Last time, we assembled a small RISC-V program to run on my FPGA RISC-V core running on a Digilent Basys3 development board. To do this we used RARS, which is a quite good Assembler, Debugger, Simulator for RISC-V; in this article I thought I’d point out some other tools available from the official RISC-V github page, including the full GNU C toolchain.

The intent of RISC-V is to be as open source as possible. The main page for the RISC-V Github site contains links to all the RISC-V specifications as well as quite a bit of software including simulators and test tools to test your RISC-V implementation. There is a sister github site for collaborative software such as the GNU RISC-V toolchain which includes a C/C++ compiler, macro assembler and various library and linking tools.

Generally these tools are oriented towards Linux and MacOS and some won’t work in Windows since they require a case sensitive file system. You need to build all these tools yourself, but building them on Ubuntu Linux is fairly straightforward and well documented on the Github sites.

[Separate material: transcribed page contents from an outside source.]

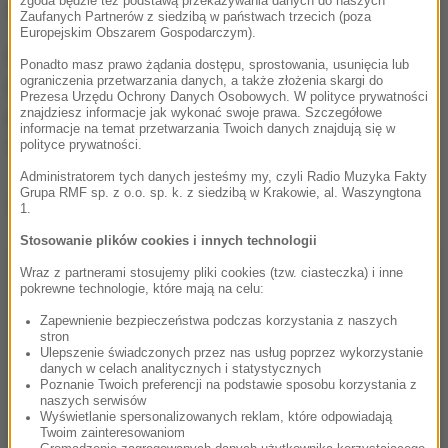
zgoda będzie też podstawą przekazywania danych do naszych
w Tomaszowie Lubelskim.
Zaufanych Partnerów z siedzibą w państwach trzecich (poza
Europejskim Obszarem Gospodarczym).
Mężczyzna usłyszał już zarzut czynnej napaści na
Ponadto masz prawo żądania dostępu, sprostowania, usunięcia lub
ograniczenia przetwarzania danych, a także złożenia skargi do
policjantów, za co grozi mu kara do 10 lat
Prezesa Urzędu Ochrony Danych Osobowych. W polityce prywatności
pozbawienia wolności. Sąd zdecyduje o jego
znajdziesz informacje jak wykonać swoje prawa. Szczegółowe
informacje na temat przetwarzania Twoich danych znajdują się w
dalszym losie.
polityce prywatności.
Administratorem tych danych jesteśmy my, czyli Radio Muzyka Fakty
Grupa RMF sp. z o.o. sp. k. z siedzibą w Krakowie, al. Waszyngtona
Dalsza część artykułu pod materiałem video:
1.
Stosowanie plików cookies i innych technologii
Wraz z partnerami stosujemy pliki cookies (tzw. ciasteczka) i inne
pokrewne technologie, które mają na celu:
Zapewnienie bezpieczeństwa podczas korzystania z naszych
stron
Ulepszenie świadczonych przez nas usług poprzez wykorzystanie
danych w celach analitycznych i statystycznych
Poznanie Twoich preferencji na podstawie sposobu korzystania z
naszych serwisów
Wyświetlanie spersonalizowanych reklam, które odpowiadają
Twoim zainteresowaniom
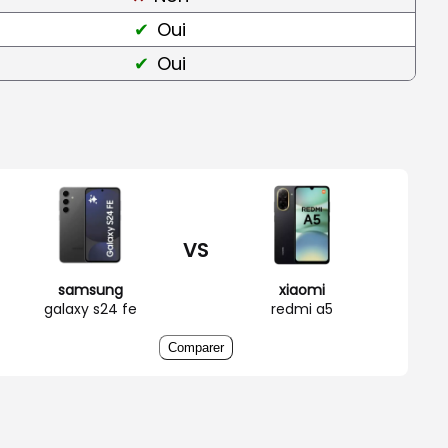
Oui
Oui
VS
samsung
xiaomi
galaxy s24 fe
redmi a5
Comparer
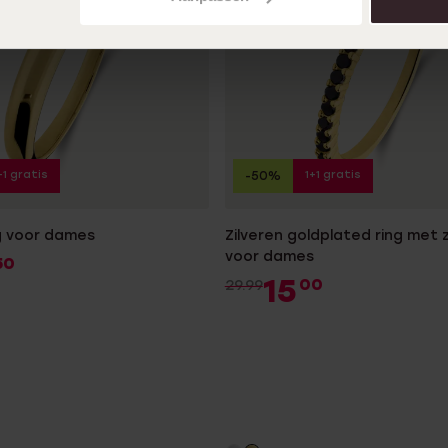
+1 gratis
1+1 gratis
-50%
ng voor dames
Zilveren goldplated ring met z
voor dames
50
15
00
29.99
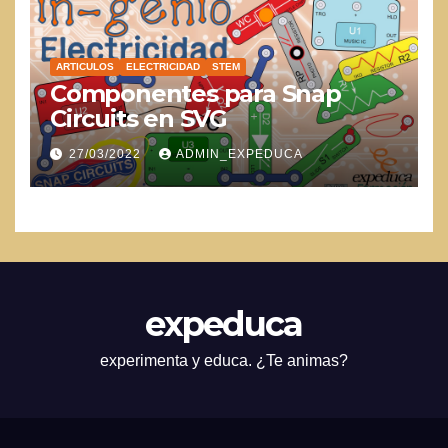
ARTICULOS
ELECTRICIDAD
STEM
Componentes para Snap
Circuits en SVG
27/03/2022
ADMIN_EXPEDUCA
expeduca
experimenta y educa. ¿Te animas?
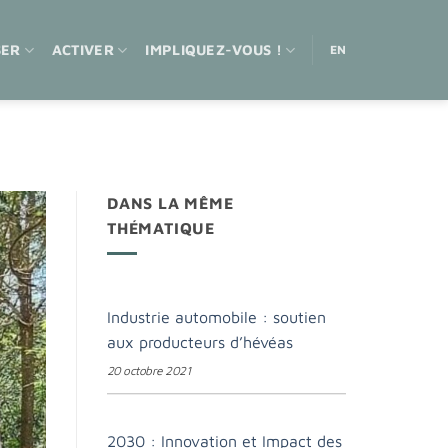
SER
ACTIVER
IMPLIQUEZ-VOUS !
EN
DANS LA MÊME
THÉMATIQUE
Industrie automobile : soutien
aux producteurs d’hévéas
20 octobre 2021
2030 : Innovation et Impact des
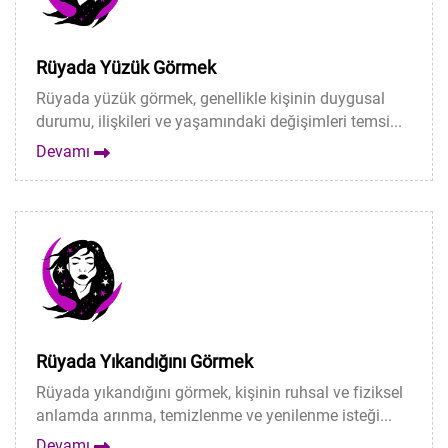
Rüyada Yüzük Görmek
Rüyada yüzük görmek, genellikle kişinin duygusal
durumu, ilişkileri ve yaşamındaki değişimleri temsi...
Devamı
Rüyada Yıkandığını Görmek
Rüyada yıkandığını görmek, kişinin ruhsal ve fiziksel
anlamda arınma, temizlenme ve yenilenme isteği...
Devamı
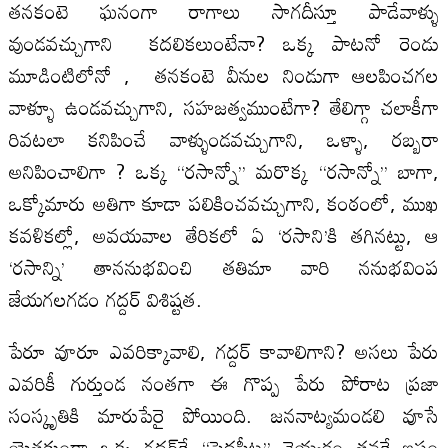
తనకంటె ఘనంగా రాగాలు సాగదీస్తూ పాడేవాళ్ళు
వుండవచ్చుగాని కదలికలుంటేనా? ఒక్క పాటనో రెండు
మూడింటిలోనో , తనకంటె వీనుల నిండుగా ఆలపించగల
వాళ్ళూ ఉండవచ్చుగాని, సహజత్వముంటేగా? తేలిగ్గా చలాకీగా
రివటలా కనిపించే వాళ్ళుండవచ్చుగాని, ఒళ్ళా, రబ్బరా
అనిపించాలిగా ? ఒక్క ‘‘రసాన్నో’’ మరొక్క ‘‘రసాన్నో’’ బాగా,
ఒక్కోమారు అతిగా కూడా పలికించవచ్చుగాని, కంఠంలో, ముఖ
కవళికల్లో, అవయవాల తేరికలో ఏ ‘రసాని’కి తగినట్టు, ఆ
‘రసాన్ని’ తాననుభవించి తతిమా వారి ననుభవింప
జేయగలగడం గద్దర్‌ విశిష్టత.
పేరూ వూరూ ఎవరిక్కావాలి, గద్దర్‌ కావాలిగాని? అసలు పేరు
ఎవరికీ గుర్తుండ నంతగా ఈ గొప్ప పేరు పోరాట ప్రజా
సంస్కృతికి మారుపేరై పోయింది. జననాట్యమండలి వూసే
యెత్తకుండా ఒక్క గద్దర్‌కే ‘‘పెద్దపీట’’ వెయ్యడం తనకే ఇష్టం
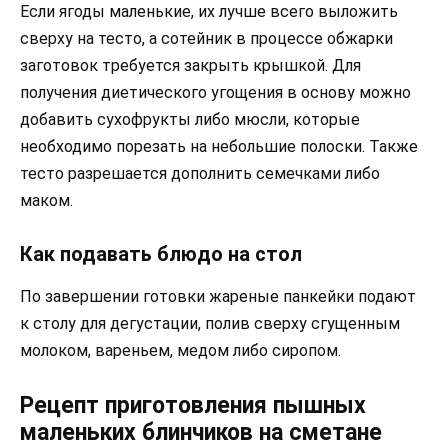
Если ягоды маленькие, их лучше всего выложить
сверху на тесто, а сотейник в процессе обжарки
заготовок требуется закрыть крышкой. Для
получения диетического угощения в основу можно
добавить сухофрукты либо мюсли, которые
необходимо порезать на небольшие полоски. Также
тесто разрешается дополнить семечками либо
маком.
Как подавать блюдо на стол
По завершении готовки жареные панкейки подают
к столу для дегустации, полив сверху сгущенным
молоком, вареньем, медом либо сиропом.
Рецепт приготовления пышных
маленьких блинчиков на сметане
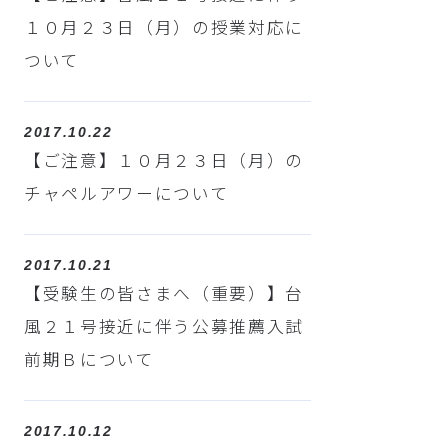
１０月２３日（月）の授業対応に
ついて
2017.10.22
【ご注意】１０月２３日（月）の
チャペルアワーについて
2017.10.21
【受験生の皆さまへ（重要）】台
風２１号接近に伴う公募推薦入試
前期Ｂについて
2017.10.12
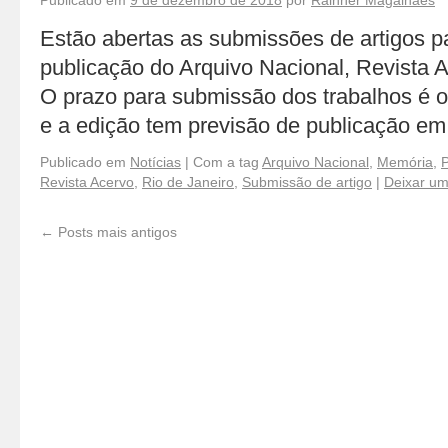
Publicado em
9 de dezembro de 2018
por
Rainner Magalhães
Estão abertas as submissões de artigos p
publicação do Arquivo Nacional, Revista 
O prazo para submissão dos trabalhos é o 
e a edição tem previsão de publicação e
Publicado em
Notícias
|
Com a tag
Arquivo Nacional
,
Memória
,
P
Revista Acervo
,
Rio de Janeiro
,
Submissão de artigo
|
Deixar um
←
Posts mais antigos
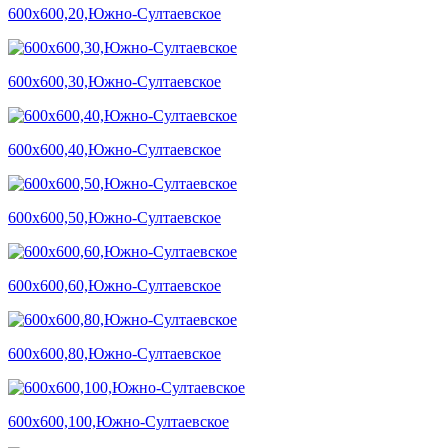
600х600,20,Южно-Султаевское
600х600,30,Южно-Султаевское
600х600,40,Южно-Султаевское
600х600,50,Южно-Султаевское
600х600,60,Южно-Султаевское
600х600,80,Южно-Султаевское
600х600,100,Южно-Султаевское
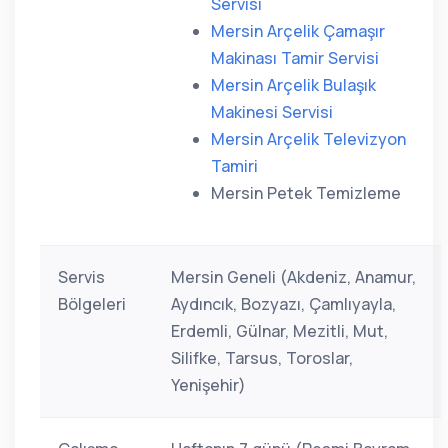
Servisi
Mersin Arçelik Çamaşır
Makinası Tamir Servisi
Mersin Arçelik Bulaşık
Makinesi Servisi
Mersin Arçelik Televizyon
Tamiri
Mersin Petek Temizleme
Servis
Mersin Geneli (Akdeniz, Anamur,
Bölgeleri
Aydıncık, Bozyazı, Çamlıyayla,
Erdemli, Gülnar, Mezitli, Mut,
Silifke, Tarsus, Toroslar,
Yenişehir)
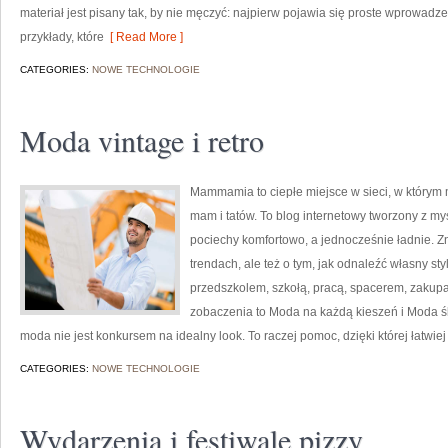
materiał jest pisany tak, by nie męczyć: najpierw pojawia się proste wprowadz
przykłady, które
[ Read More ]
CATEGORIES:
NOWE TECHNOLOGIE
Moda vintage i retro
Mammamia to ciepłe miejsce w sieci, w którym 
mam i tatów. To blog internetowy tworzony z myś
pociechy komfortowo, a jednocześnie ładnie. Zna
trendach, ale też o tym, jak odnaleźć własny st
przedszkolem, szkołą, pracą, spacerem, zakupami
zobaczenia to Moda na każdą kieszeń i Moda ś
moda nie jest konkursem na idealny look. To raczej pomoc, dzięki której łatw
CATEGORIES:
NOWE TECHNOLOGIE
Wydarzenia i festiwale pizzy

I was able to build all these tools on a Raspberry Pi, however it took a full day to do so, and it requires the 64-bit version of the Raspberry Pi OS.

Building the RISC-V Tools

I don’t yet own a real RISC-V processor and my FPGA experiments are nowhere near being able to run Linux. This means I need to compile my RISC-V programs on an Intel or ARM processor, then I can either run the program on a simulator or try it on my FPGA CPU. Building the cross compiler is interesting since it has to first build the compiler executables using the host Intel or ARM GNU compiler and when this is finished use the resulting compiler to compile the C runtime library, so that this is produced in proper RISC-V machine code.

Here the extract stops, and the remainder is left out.